Fingerprint Found on Renaissance Wax Sculpture May Belong to Michelangelo

Conservators at the V&A in London say fluctuating temperatures, humidity in storage likely revealed the long-hidden imprint

View of "A Slave," wax sculpture by Michelangelo
The Renaissance artist created the wax figurine as a preparatory model for a larger sculpture. Victoria and Albert Museum / BBC Two

Experts at the Victoria and Albert Museum (V&A) in London have uncovered what may be Michelangelo’s fingerprint on a wax sculpture attributed to the Renaissance artist.

Staff unveiled the find in the first episode of the new season of “Secrets of the Museum,” a BBC Two documentary series about the V&A. As David Sanderson reports for the London Times, conservators made the discovery after moving the statue, titled A Slave (circa 1516–19), from an upstairs gallery to colder underground storage while the museum was closed during the Covid-19 pandemic.

Speaking with the Times, senior curator Peta Motture says that wax models “start sweating and looking uncomfortable” as temperatures rise, meaning employees “get anxious” about their safety during bouts of warm weather.

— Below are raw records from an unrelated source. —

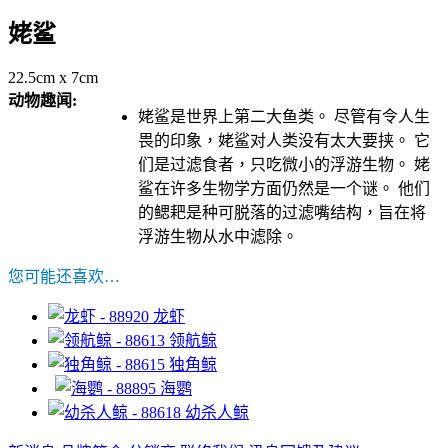
姥鲨
22.5cm x 7cm
动物趣闻:
姥鲨是世界上第二大鱼类。 尽管有令人生
畏的印象，姥鲨对人类没有太大要挟。 它
们是过滤食者，只吃微小的浮游生物。 姥
鲨在许多生物学方面仍然是一个谜。 他们
的鳃耙是种可脱落的过滤嘴结构，旨在将
浮游生物从水中滤除。
您可能还喜欢…
龙虾
领航鲸
独角鲸
海鹦
幼杀人鲸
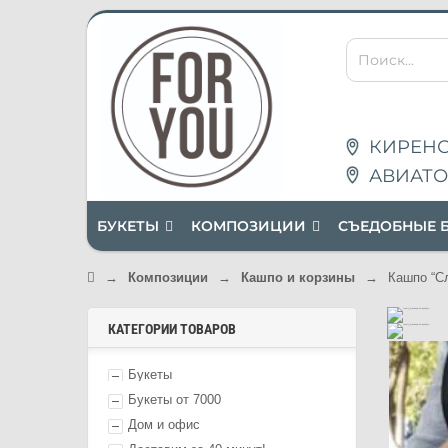
КИРЕНС
АВИАТО
БУКЕТЫ
КОМПОЗИЦИИ
СЪЕДОБНЫЕ 
→
Композиции
→
Кашпо и корзины
→
Кашпо “Сл
КАТЕГОРИИ ТОВАРОВ
Букеты
Букеты от 7000
Дом и офис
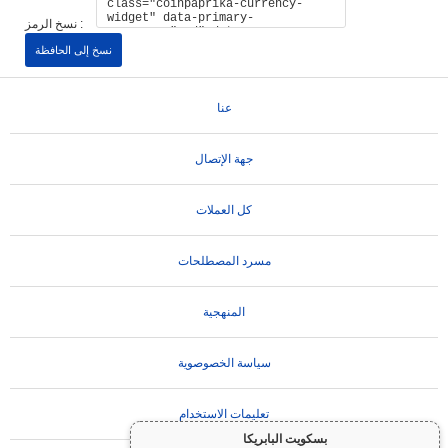
نسخ الرمز :
نسخ إلى الحافظة
عنا
جهة الإتصال
كل العملات
مسرد المصطلحات
المنهجية
سياسة الخصوصوية
تعليمات الاستخدام
بسكويت البابريكا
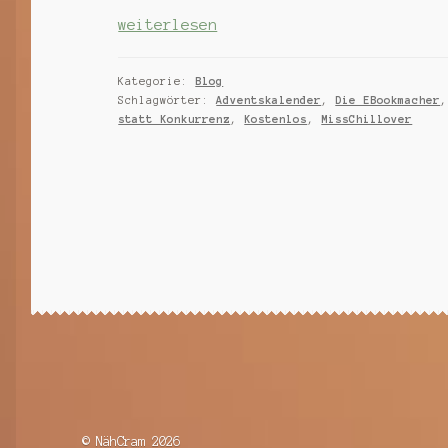
Adventskalender
weiterlesen
–
die
Kategorie:
Blog
Ebookmacher
Schlagwörter:
Adventskalender
,
Die EBookmacher
statt Konkurrenz
,
Kostenlos
,
MissChillover
–
nur
heute
kostenlos!
© NähCram 2026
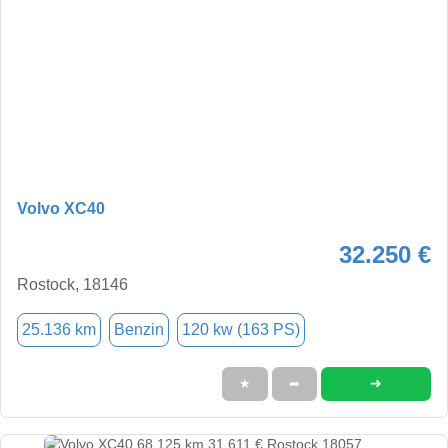
Volvo XC40
32.250 €
Rostock, 18146
25.136 km
Benzin
120 kw (163 PS)
➜
★
➦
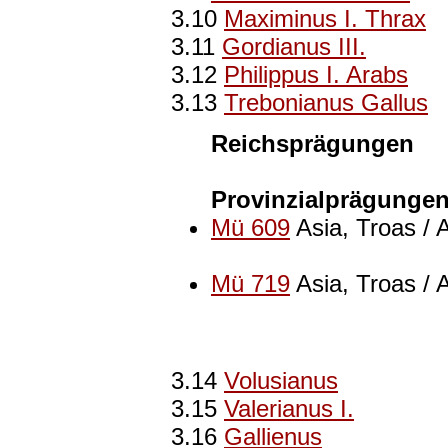
3.10
Maximinus I. Thrax
3.11
Gordianus III.
3.12
Philippus I. Arabs
3.13
Trebonianus Gallus
Reichsprägungen
Provinzialprägunge
Mü 609
Asia, Troas / 
Mü 719
Asia, Troas / 
3.14
Volusianus
3.15
Valerianus I.
3.16
Gallienus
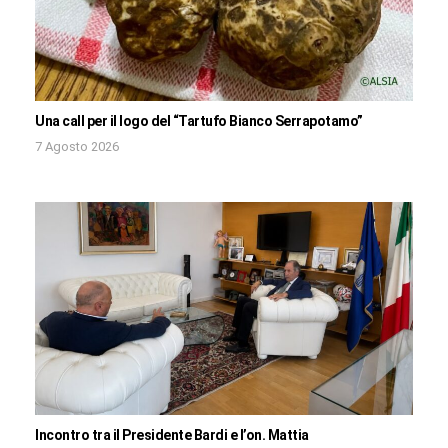
Una call per il logo del “Tartufo Bianco Serrapotamo”
7 Agosto 2026
Incontro tra il Presidente Bardi e l’on. Mattia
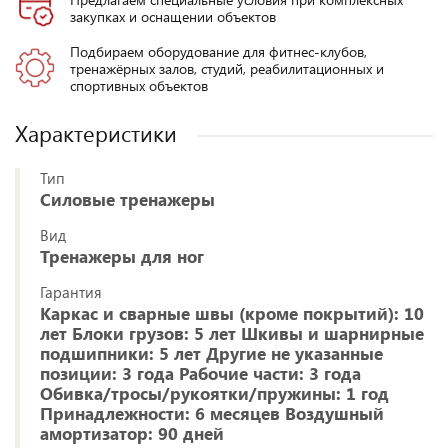
закупках и оснащении объектов
Подбираем оборудование для фитнес-клубов,
тренажёрных залов, студий, реабилитационных и
спортивных объектов
Характеристики
Тип
Силовые тренажеры
Вид
Тренажеры для ног
Гарантия
Каркас и сварные швы (кроме покрытий): 10
лет Блоки грузов: 5 лет Шкивы и шарнирные
подшипники: 5 лет Другие не указанные
позиции: 3 года Рабочие части: 3 года
Обивка/тросы/рукоятки/пружины: 1 год
Принадлежности: 6 месяцев Воздушный
амортизатор: 90 дней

She adds, “The galleries are south facing and in summer there can be sustained heat.”

When staff examined the statue after five months in storage, they spotted a tiny fingerprint on the figure’s buttocks. Scholars speculate that shifting temperatures and humidity levels sparked changes in the wax’s chemical composition, making the marking more prominent.

“It is an exciting prospect that one of Michelangelo’s prints could have survived in the wax,” says Motture in a statement. “Such marks would suggest the physical presence of the creative process of an artist. It is where mind and hand somehow come together. … A fingerprint would be a direct connection with the artist.”

A close-up view of the newly revealed fingerprint
A close-up view of the newly revealed fingerprint Victoria and Albert Museum / BBC Two

Michelangelo created the figurine as a model for a larger marble sculpture commissioned for the unfinished tomb of Pope Julius II, writes Sarah Cascone for Artnet News. The artist initially planned to include 40 statues in the design.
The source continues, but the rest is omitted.